There is definitely something missing though. Maybe a better way to say it is the area seems to have lost its entrepreneurial compass.

It’s not the overall economy. The national news programs keep prognosticating the end of civilization. Yet I look out my office window every day and see a bustling U.S. Highway 71-B. It’s filled with trucks and cars and commercial vans rushing to conduct some kind of commerce somewhere.

True, some of it is “discounted” business, but the world hasn’t stopped. We’re just doing the speed limit again.

Think way back before last November, when Detroit’s “Big Three” automakers threw up their hands over decades of dumb decisions and ridiculous labor costs. Go back before Congress mortgaged our children’s futures by nationalizing whole industries — whether “they had to do it” or not. Think before September 2008, when Fannie Mae, Freddie Mac and AIG realized the time to shape up had already shipped out.

Historically we’ve been an island of ingenuity even in down times, but our local entrepreneurial chutzpah has been a little stagnant of late.

Two deaths in 2007 did more to dampen Northwest Arkansas’ resilient spirit than all the dawdling dimwitted do-nothings D.C. can muster.

J.B. Hunt, founder of the Lowell trucking and logistics giant that bears his name, died that January. John Lewis, founder and retired chairman of The Bank of Fayetteville, followed in June.

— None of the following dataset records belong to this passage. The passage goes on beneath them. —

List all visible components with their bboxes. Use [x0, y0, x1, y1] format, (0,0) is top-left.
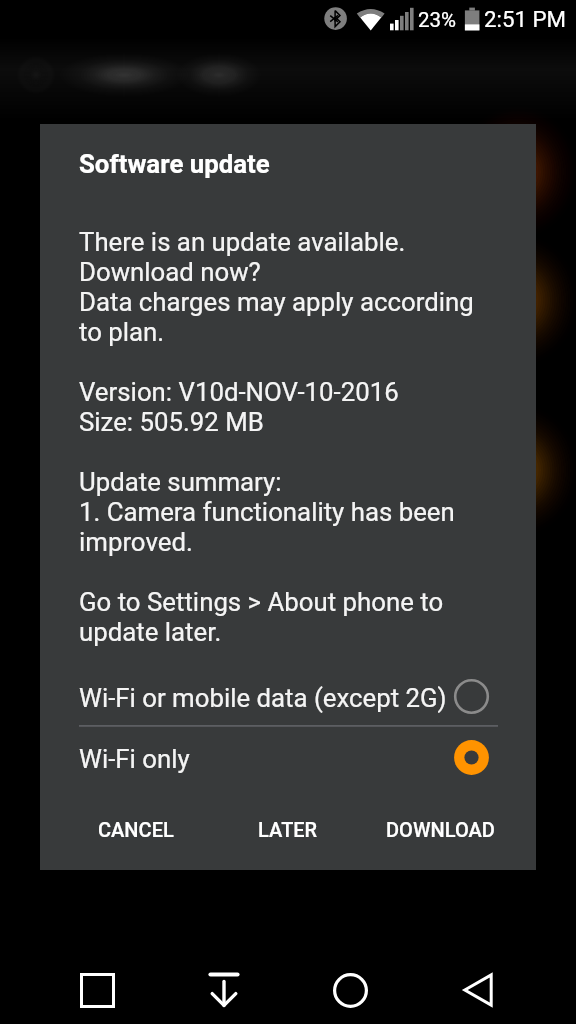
- button[interactable]: Home: [333, 973, 368, 1008]
- button[interactable]: Recents: [80, 973, 115, 1008]
- staticText: Software update: [79, 149, 270, 179]
- staticText: 23%: [418, 8, 457, 32]
- button[interactable]: Wi-Fi only: [75, 730, 500, 784]
- staticText: Wi-Fi only: [79, 744, 190, 774]
- staticText: 2:51 PM: [484, 6, 567, 32]
- staticText: There is an update available. Download n…: [79, 227, 474, 647]
- staticText: CANCEL: [98, 818, 174, 841]
- button[interactable]: CANCEL: [59, 804, 212, 854]
- button[interactable]: Back: [462, 972, 494, 1004]
- button[interactable]: Wi-Fi or mobile data (except 2G): [75, 670, 500, 724]
- staticText: DOWNLOAD: [386, 818, 495, 841]
- button[interactable]: Hide keyboard: [206, 972, 242, 1008]
- button[interactable]: DOWNLOAD: [364, 804, 516, 854]
- staticText: Wi-Fi or mobile data (except 2G): [79, 683, 447, 713]
- staticText: LATER: [258, 818, 318, 841]
- button[interactable]: LATER: [212, 804, 364, 854]
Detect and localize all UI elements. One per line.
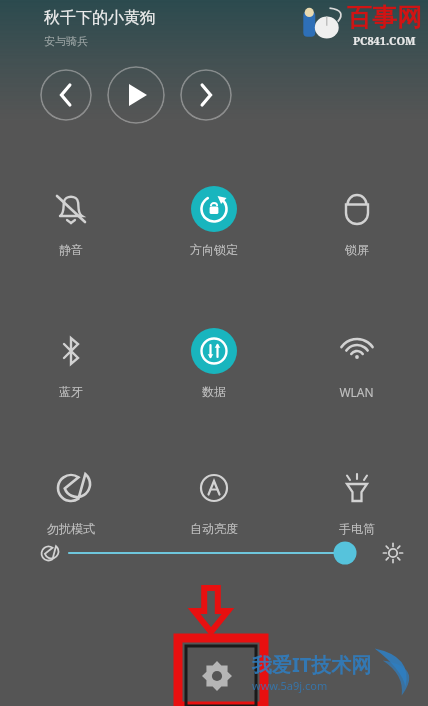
button[interactable]: Bluetooth bbox=[0, 324, 142, 403]
button[interactable]: Flashlight bbox=[285, 461, 428, 540]
button[interactable] bbox=[0, 536, 428, 570]
staticText: 百事网 bbox=[347, 2, 422, 33]
button[interactable]: Do not disturb bbox=[0, 461, 142, 540]
button[interactable]: Rotation lock bbox=[142, 182, 285, 261]
staticText: 静音 bbox=[59, 242, 83, 257]
staticText: 勿扰模式 bbox=[47, 521, 95, 536]
staticText: 数据 bbox=[202, 384, 226, 399]
staticText: 自动亮度 bbox=[190, 521, 238, 536]
staticText: 手电筒 bbox=[339, 521, 375, 536]
button[interactable]: Next bbox=[180, 69, 232, 121]
button[interactable]: Mute bbox=[0, 182, 142, 261]
button[interactable]: Mobile data bbox=[142, 324, 285, 403]
button[interactable]: Lock screen bbox=[285, 182, 428, 261]
staticText: 方向锁定 bbox=[190, 242, 238, 257]
button[interactable]: WLAN bbox=[285, 324, 428, 404]
staticText: 锁屏 bbox=[345, 242, 369, 257]
button[interactable]: Previous bbox=[40, 69, 92, 121]
staticText: 蓝牙 bbox=[59, 384, 83, 399]
staticText: www.5a9j.com bbox=[252, 678, 328, 693]
staticText: WLAN bbox=[339, 384, 374, 400]
button[interactable]: Play bbox=[107, 66, 165, 124]
button[interactable]: Settings bbox=[178, 638, 264, 706]
button[interactable]: Auto brightness bbox=[142, 461, 285, 540]
staticText: 我爱IT技术网 bbox=[252, 651, 372, 678]
staticText: PC841.COM bbox=[353, 33, 416, 48]
staticText: 秋千下的小黄狗 bbox=[44, 8, 156, 28]
staticText: 安与骑兵 bbox=[44, 34, 88, 48]
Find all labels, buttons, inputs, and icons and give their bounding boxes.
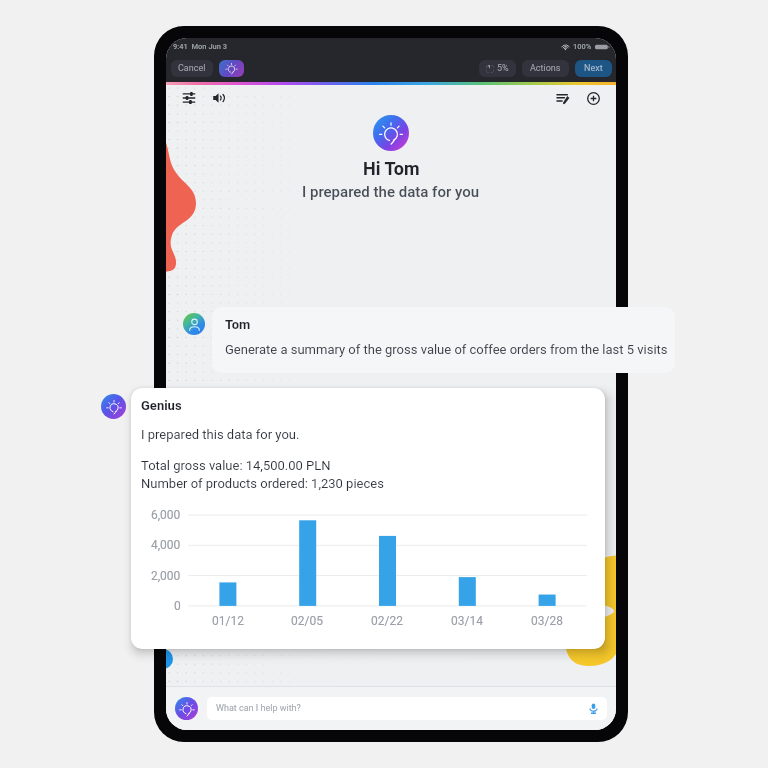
button[interactable]: Sound [209, 88, 229, 108]
staticText: 5% [497, 63, 509, 74]
staticText: I prepared this data for you. [141, 427, 300, 442]
button[interactable]: What can I help with? [207, 697, 607, 720]
staticText: Tom [225, 317, 251, 332]
button[interactable]: 5% [479, 60, 516, 77]
button[interactable]: Genius [219, 60, 244, 77]
staticText: Generate a summary of the gross value of… [225, 342, 668, 357]
staticText: 03/14 [451, 614, 483, 628]
button[interactable]: Voice input [587, 702, 600, 715]
staticText: 2,000 [151, 569, 181, 583]
button[interactable]: Actions [522, 60, 569, 77]
staticText: Hi Tom [363, 158, 420, 179]
staticText: 01/12 [212, 614, 244, 628]
staticText: What can I help with? [216, 703, 301, 714]
staticText: 4,000 [151, 538, 181, 552]
staticText: 100% [573, 42, 592, 51]
staticText: Total gross value: 14,500.00 PLN [141, 458, 331, 473]
staticText: 0 [174, 599, 181, 613]
staticText: Genius [141, 398, 182, 413]
staticText: Next [584, 63, 603, 74]
staticText: I prepared the data for you [302, 183, 480, 201]
staticText: Cancel [178, 63, 206, 74]
button[interactable]: Compose [553, 88, 573, 108]
staticText: 03/28 [531, 614, 563, 628]
button[interactable]: Next [575, 60, 612, 77]
button[interactable]: Add [583, 88, 603, 108]
staticText: Number of products ordered: 1,230 pieces [141, 476, 384, 491]
button[interactable]: Cancel [171, 60, 213, 77]
staticText: 02/22 [371, 614, 403, 628]
staticText: Actions [530, 63, 561, 74]
staticText: 02/05 [291, 614, 323, 628]
button[interactable]: Tune [179, 88, 199, 108]
button[interactable]: Genius assistant [175, 697, 198, 720]
staticText: 6,000 [151, 508, 181, 522]
staticText: 9:41 Mon Jun 3 [173, 42, 228, 51]
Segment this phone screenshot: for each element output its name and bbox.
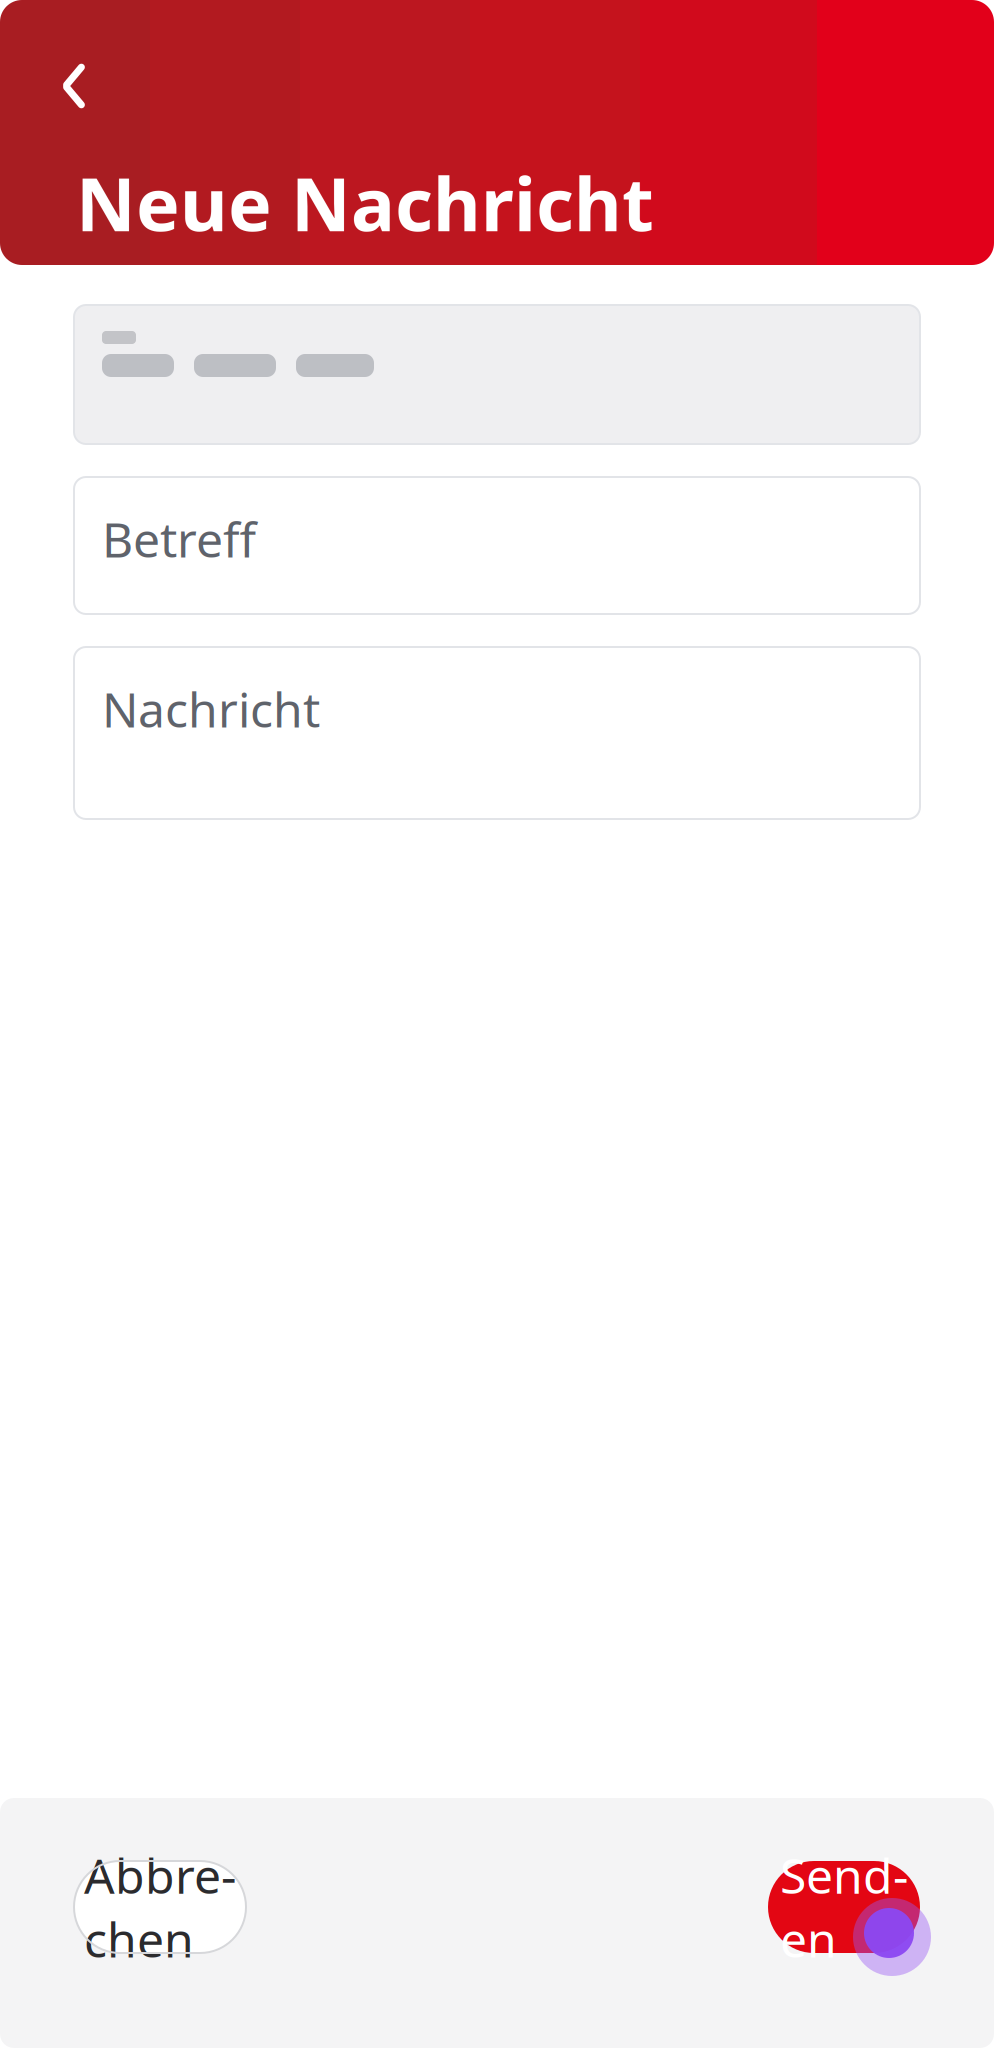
button[interactable]: Nachricht	[74, 647, 920, 819]
staticText: Neue Nachricht	[76, 154, 654, 251]
button[interactable]	[74, 305, 920, 444]
button[interactable]: Zurück	[32, 44, 116, 128]
staticText: Senden	[780, 1843, 908, 1971]
button[interactable]: Senden	[768, 1861, 920, 1953]
button[interactable]: Abbrechen	[74, 1861, 246, 1953]
staticText: Betreff	[102, 507, 256, 571]
staticText: Nachricht	[102, 677, 320, 741]
button[interactable]: Betreff	[74, 477, 920, 614]
staticText: Abbrechen	[84, 1843, 236, 1971]
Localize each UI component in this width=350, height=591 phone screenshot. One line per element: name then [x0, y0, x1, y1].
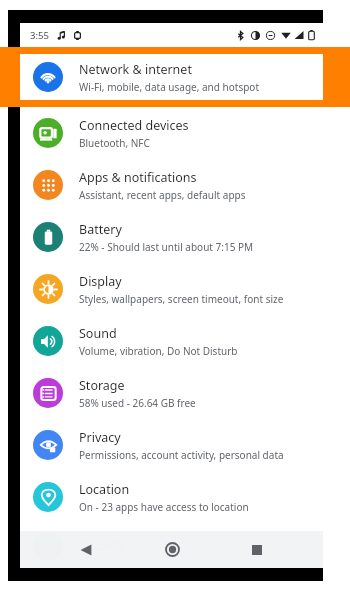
staticText: Sound: [79, 325, 117, 342]
button[interactable]: Storage: [20, 367, 323, 419]
button[interactable]: Home: [152, 531, 192, 568]
button[interactable]: Display: [20, 263, 323, 315]
staticText: Styles, wallpapers, screen timeout, font…: [79, 292, 284, 306]
button[interactable]: Battery: [20, 211, 323, 263]
staticText: 3:55: [30, 29, 49, 42]
staticText: Volume, vibration, Do Not Disturb: [79, 344, 238, 358]
button[interactable]: Network & internet: [20, 54, 323, 100]
staticText: Assistant, recent apps, default apps: [79, 188, 246, 202]
button[interactable]: Recent apps: [237, 531, 277, 568]
staticText: Apps & notifications: [79, 169, 197, 186]
button[interactable]: Sound: [20, 315, 323, 367]
staticText: 22% - Should last until about 7:15 PM: [79, 240, 254, 254]
button[interactable]: Security: [20, 523, 323, 568]
staticText: Wi-Fi, mobile, data usage, and hotspot: [79, 80, 259, 94]
staticText: Display: [79, 273, 122, 290]
staticText: Bluetooth, NFC: [79, 136, 150, 150]
staticText: Connected devices: [79, 117, 189, 134]
button[interactable]: Connected devices: [20, 107, 323, 159]
staticText: Security: [79, 537, 126, 554]
button[interactable]: Back: [66, 531, 106, 568]
button[interactable]: Location: [20, 471, 323, 523]
staticText: Storage: [79, 377, 125, 394]
staticText: 58% used - 26.64 GB free: [79, 396, 196, 410]
staticText: Permissions, account activity, personal …: [79, 448, 284, 462]
staticText: On - 23 apps have access to location: [79, 500, 249, 514]
button[interactable]: Privacy: [20, 419, 323, 471]
staticText: Battery: [79, 221, 122, 238]
staticText: Network & internet: [79, 61, 192, 78]
staticText: Privacy: [79, 429, 121, 446]
button[interactable]: Apps & notifications: [20, 159, 323, 211]
staticText: Location: [79, 481, 130, 498]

Helen Walton, the first lady of retail and generosity, died that April as well. Certainly losing such a dynamic champion of Arkansas was an incredible blow, but her philanthropic legacy is only just beginning. Miss Helen was a thunderhead of grace and giving who will be forever missed.

The missing ingredient I’m talking about today though is a couple of rainmakers. Locally focused, business opportunity creators with guts and guile and the financial wherewithal to make things happen.

Hindsight and sentiment can too easily make heroes out of the common man. But in the last decade when you talked about the area’s ability to keep creating particularly startup opportunities, the conversation had to include these two gentlemen.

John knew how to make it rain. Mr. J.B. was a walking monsoon.

It would be futile to try to inventory their good work. Those of you who know anything about business in Arkansas are surely already familiar.

Once at a Bank of America Private Client Group gathering in Rogers, several of us huddled around Mr. J.B. as he scribbled figures on a napkin. He was doing cost analysis on shipping affordable farm tractors from China to America and thinking out loud about all the spinoff opportunities.

He looked up and laughed at one point and said, “Oh, we’ll all go broke and get rich again before it’s over. It’s the trying that’s fun.”

Access to capital obviously makes things easier. But regardless of wealth, if either of those men were alive today smart deals would be getting done, and it wouldn’t matter if they had a nickel. Confidence would be carrying over to others and pollinating into new ventures and ideas.

They stubbed their toes plenty of times, but instead of trying to “manage” their image, they were already on to the next thing.

That’s what we’re missing, and what it comes down to is courage.

What we need today are business leaders who aren’t just looking out for themselves. Territorial squabbling between cities is as cowardly as it is counterproductive.

We need leaders with the courage to dream bigger; to deliver even when it doesn’t necessarily benefit them on the front end.

Both of those men had that. They listened intently, counseled wisely and when a smart idea came along, they hopped up and helped make it happen.

Who will be our regional rainmakers for the next decade? There are big boots to fill, but it’s the trying that’s rewarding, isn’t it?

I don’t know if there’s venture capital in heaven, but I do know this:

There’s at least a couple of angel investors up there now, scratching out deals on slips of paper and watching closely to see what we’re going to do next.